◆ Exercise description
From the entries below, retype only the lines from the one with "Для вас варианты" through the one with "Характеристики кабинета", exactly as written.

===============

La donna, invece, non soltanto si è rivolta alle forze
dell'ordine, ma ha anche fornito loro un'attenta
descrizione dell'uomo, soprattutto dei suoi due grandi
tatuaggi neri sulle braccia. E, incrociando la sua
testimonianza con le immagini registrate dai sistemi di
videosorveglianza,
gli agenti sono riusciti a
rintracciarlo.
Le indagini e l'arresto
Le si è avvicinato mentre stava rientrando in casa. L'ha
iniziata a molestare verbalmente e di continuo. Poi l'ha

===============

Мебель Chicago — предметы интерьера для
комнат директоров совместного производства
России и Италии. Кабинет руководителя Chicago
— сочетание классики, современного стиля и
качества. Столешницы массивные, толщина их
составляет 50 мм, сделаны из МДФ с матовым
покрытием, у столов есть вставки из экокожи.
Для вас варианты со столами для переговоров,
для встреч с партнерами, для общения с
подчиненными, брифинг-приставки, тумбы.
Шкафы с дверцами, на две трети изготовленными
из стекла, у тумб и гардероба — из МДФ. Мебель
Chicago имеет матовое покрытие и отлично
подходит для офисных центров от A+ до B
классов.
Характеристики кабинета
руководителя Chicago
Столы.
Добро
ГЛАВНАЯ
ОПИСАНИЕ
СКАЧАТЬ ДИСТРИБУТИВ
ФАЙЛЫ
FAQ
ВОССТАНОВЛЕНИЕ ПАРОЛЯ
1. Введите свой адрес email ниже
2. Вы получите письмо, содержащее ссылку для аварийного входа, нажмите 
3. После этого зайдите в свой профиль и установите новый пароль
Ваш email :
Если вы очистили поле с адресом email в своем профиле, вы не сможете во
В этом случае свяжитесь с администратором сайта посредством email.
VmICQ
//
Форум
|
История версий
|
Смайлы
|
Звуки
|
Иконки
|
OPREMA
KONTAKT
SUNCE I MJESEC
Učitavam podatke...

===============

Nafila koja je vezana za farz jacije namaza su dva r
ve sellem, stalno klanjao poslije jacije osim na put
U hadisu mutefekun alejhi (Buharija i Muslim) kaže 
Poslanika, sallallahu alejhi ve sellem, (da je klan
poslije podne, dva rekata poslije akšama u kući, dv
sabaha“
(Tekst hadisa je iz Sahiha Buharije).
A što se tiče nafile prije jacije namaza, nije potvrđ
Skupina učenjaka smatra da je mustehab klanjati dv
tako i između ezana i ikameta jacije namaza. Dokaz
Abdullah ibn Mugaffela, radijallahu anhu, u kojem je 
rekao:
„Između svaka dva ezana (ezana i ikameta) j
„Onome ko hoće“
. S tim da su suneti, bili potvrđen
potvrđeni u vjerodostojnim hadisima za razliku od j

===============

◆ Result
Для вас варианты со столами для переговоров,
для встреч с партнерами, для общения с
подчиненными, брифинг-приставки, тумбы.
Шкафы с дверцами, на две трети изготовленными
из стекла, у тумб и гардероба — из МДФ. Мебель
Chicago имеет матовое покрытие и отлично
подходит для офисных центров от A+ до B
классов.
Характеристики кабинета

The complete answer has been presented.